Extremists generally tend to judge themselves or their interest group in terms of their intentions, which they tend to view very generously, and others by their acts, which they tend to view very critically. They would like you to accept their assertions on faith, but they demand proof for yours. They tend to engage in special pleading on behalf of themselves or their interests, usually because of some alleged special status, past circumstances, or present disadvantage.

6. TENDENCY TO VIEW THEIR OPPONENTS AND CRITICS AS ESSENTIALLY EVIL.

To the extremist, opponents hold opposing positions because they are bad people, immoral, dishonest, unscrupulous, mean-spirited, hateful, cruel, or whatever, not merely because they simply disagree, see the matter differently, have competing interests, or are perhaps even mistaken.

7. MANICHAEAN WORLDVIEW.

Extremists have a tendency to see the world in terms of absolutes of good and evil, for them or against them, with no middle ground or intermediate positions. All issues are ultimately moral issues of right and wrong, with the “right” position coinciding with their interests. Their slogan is often “those who are not with me are against me.”

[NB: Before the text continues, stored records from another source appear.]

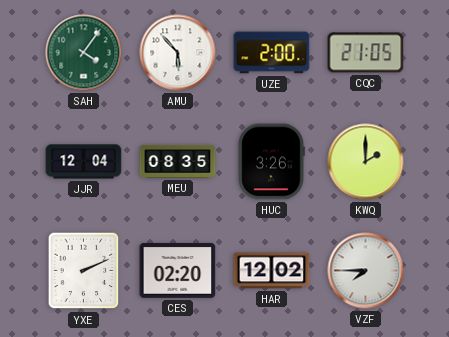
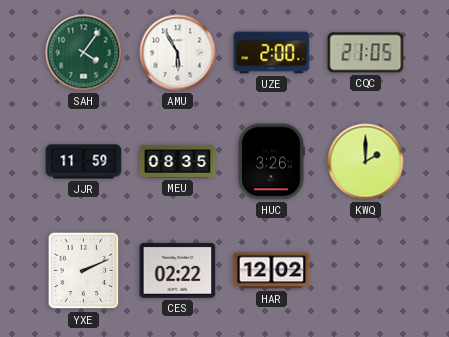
AMU: 5:53 -> 5:55
JJR: 12:04 -> 11:59
CES: 02:20 -> 02:22
VZF: 7:45 -> none
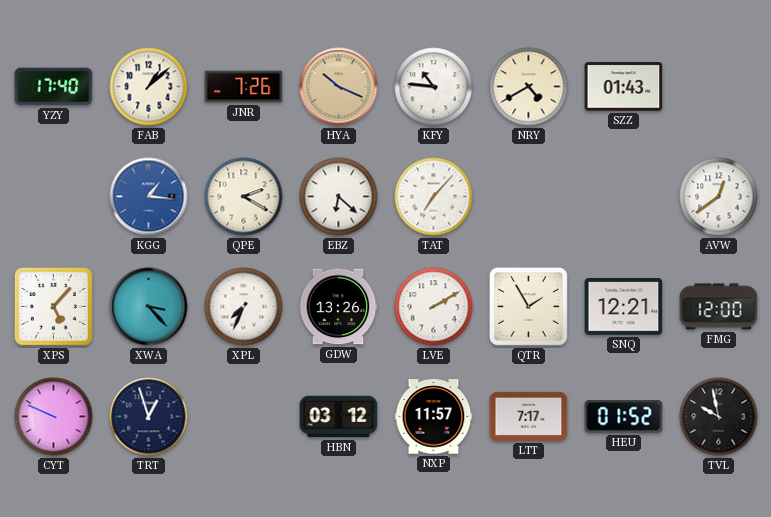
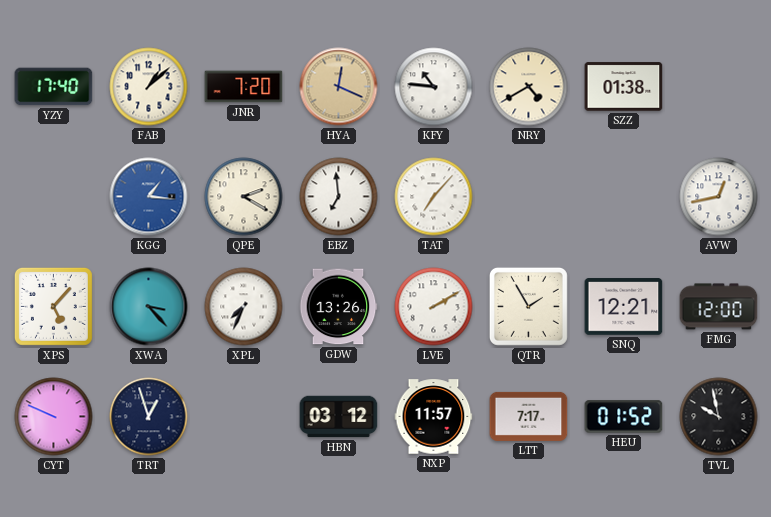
JNR: 7:26 -> 7:20
HYA: 10:19 -> 12:19
SZZ: 01:43 -> 01:38
EBZ: 6:22 -> 6:59
AVW: 12:39 -> 12:43
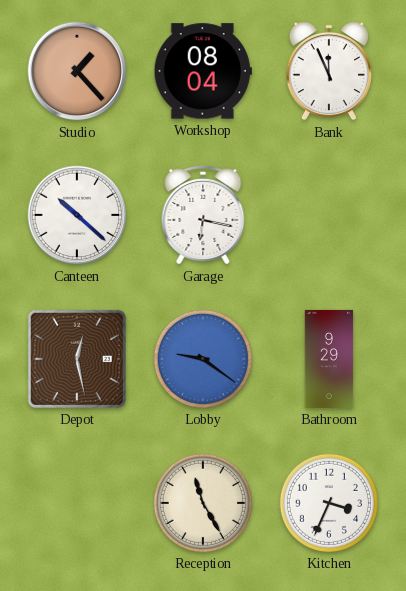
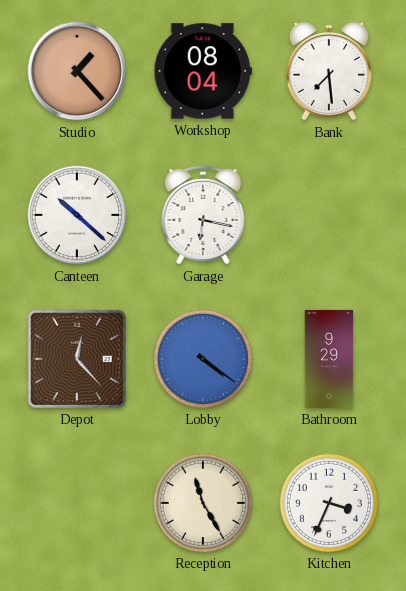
Bank: 11:56 -> 7:29
Depot: 12:28 -> 12:23
Lobby: 9:21 -> 4:21
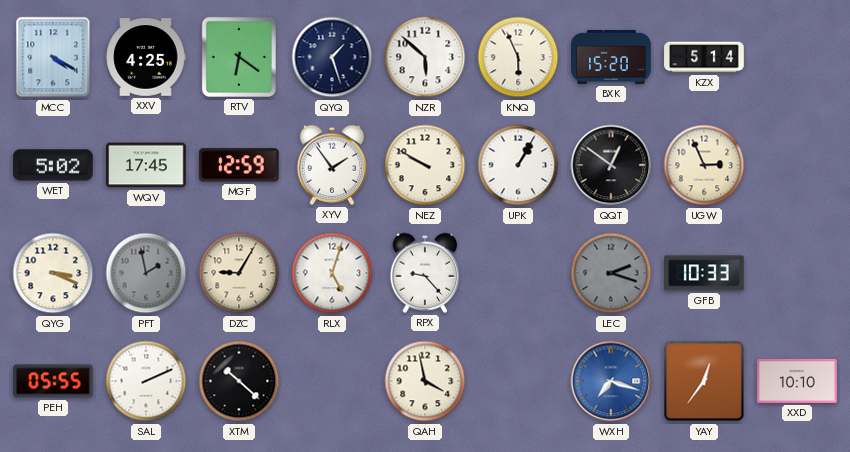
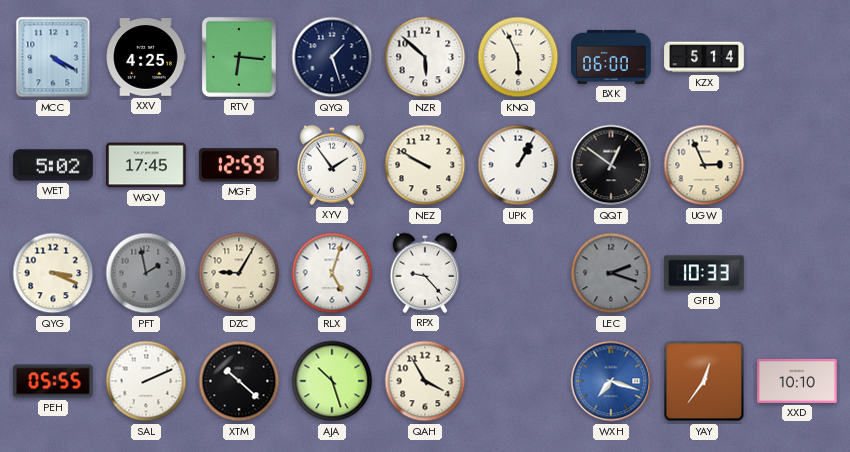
RTV: 6:21 -> 6:16
BXK: 15:20 -> 06:00
AJA: none -> 10:27
QAH: 3:58 -> 3:55
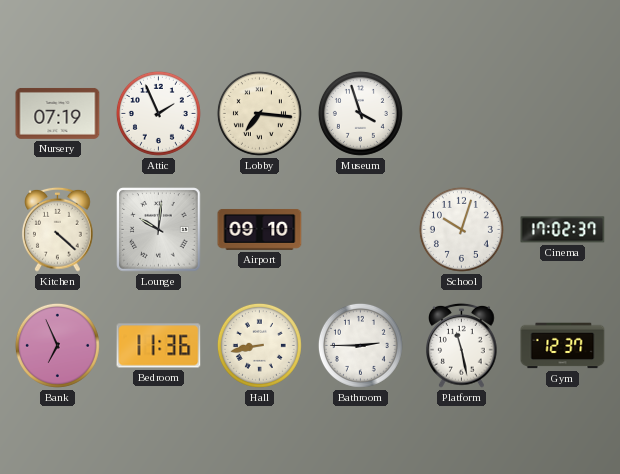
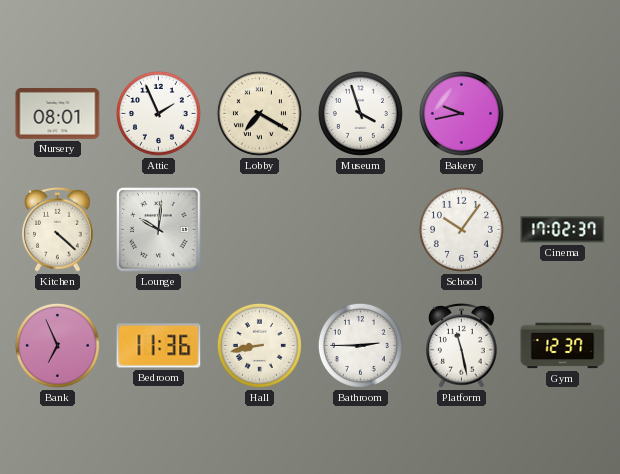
Nursery: 07:19 -> 08:01
Lobby: 7:16 -> 7:20
Bakery: none -> 9:43
Airport: 09:10 -> none
School: 10:03 -> 10:06
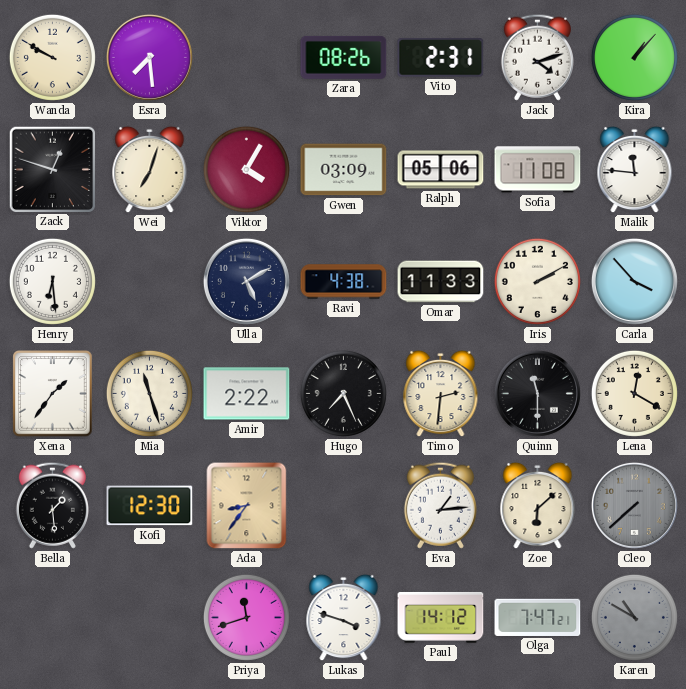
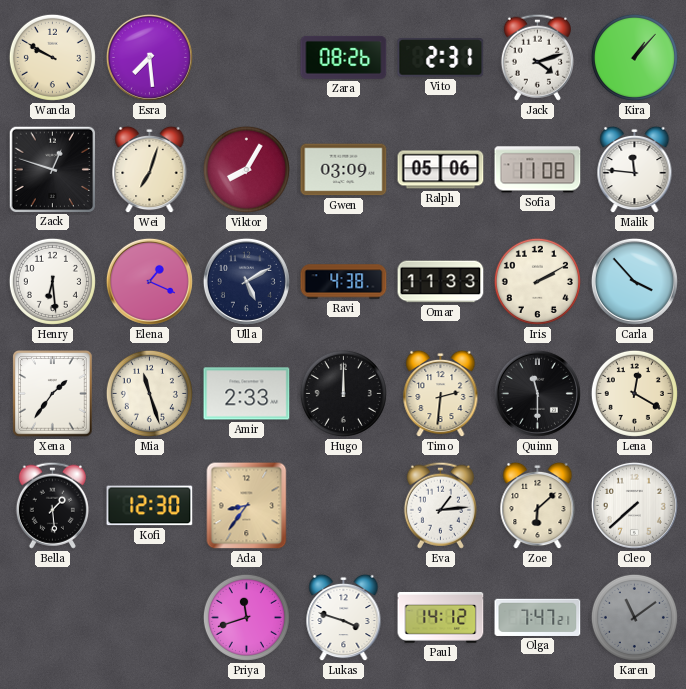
Viktor: 4:05 -> 8:05
Elena: none -> 1:19
Amir: 2:22 -> 2:33
Hugo: 7:26 -> 12:00
Cleo dial: grey -> white
Karen: 10:50 -> 11:09
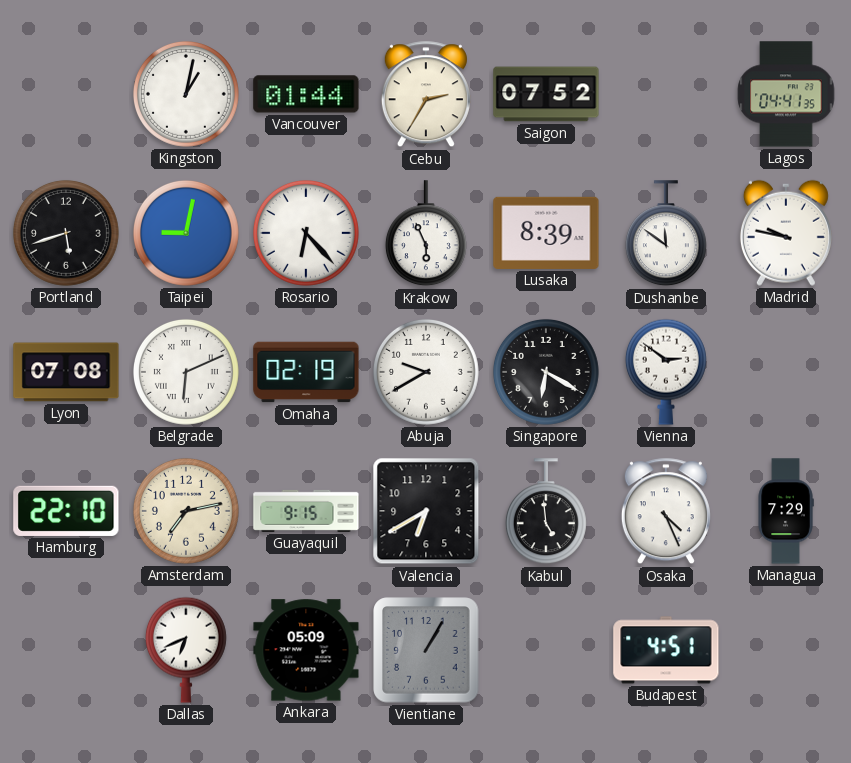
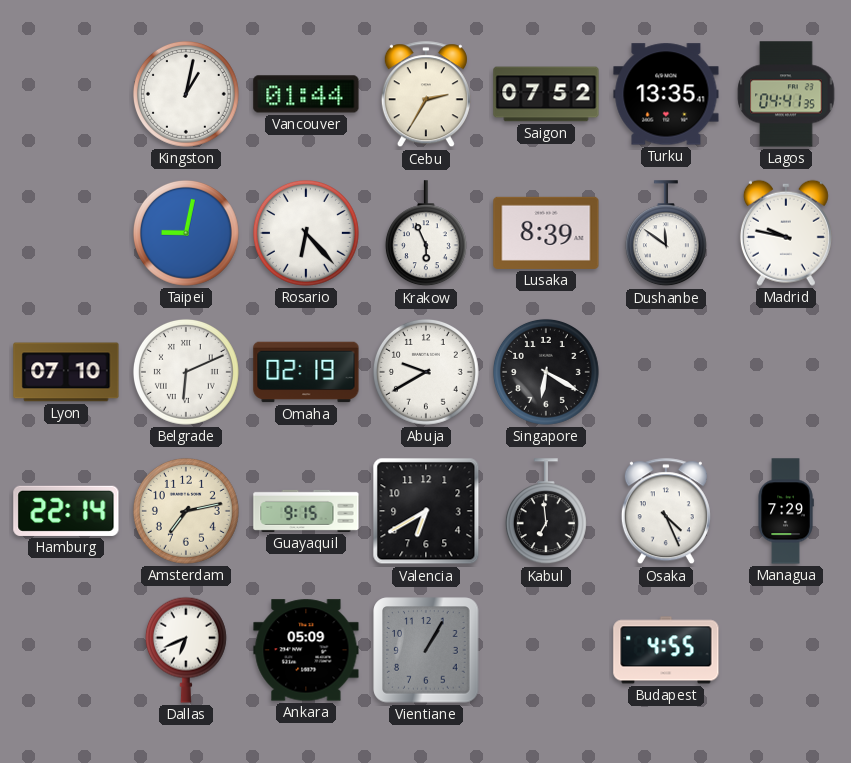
Turku: none -> 13:35
Portland: 5:42 -> none
Lyon: 07:08 -> 07:10
Vienna: 2:51 -> none
Hamburg: 22:10 -> 22:14
Kabul: 4:59 -> 6:59
Budapest: 4:51 -> 4:55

8. ADVOCACY OF SOME DEGREE OF CENSORSHIP OR REPRESSION OF THEIR OPPONENTS AND/OR CRITICS.

This may include a very active campaign to keep opponents from media access and a public hearing, as in the case of blacklisting, banning or “quarantining” dissident spokespersons. They may actually lobby for legislation against speaking, writing, teaching, or instructing “subversive” or forbidden information or opinions. They may even attempt to keep offending books out of stores or off of library shelves, discourage advertising with threats of reprisals, and keep spokespersons for “offensive” views off the airwaves or certain columnists out of newspapers. In each case the goal is some kind of information control. Extremists would prefer that you listen only to them. They feel threatened when someone talks back or challenges their views.

9. TEND TO IDENTIFY THEMSELVES IN TERMS OF WHO THEIR ENEMIES ARE: WHOM THEY HATE AND WHO HATES THEM.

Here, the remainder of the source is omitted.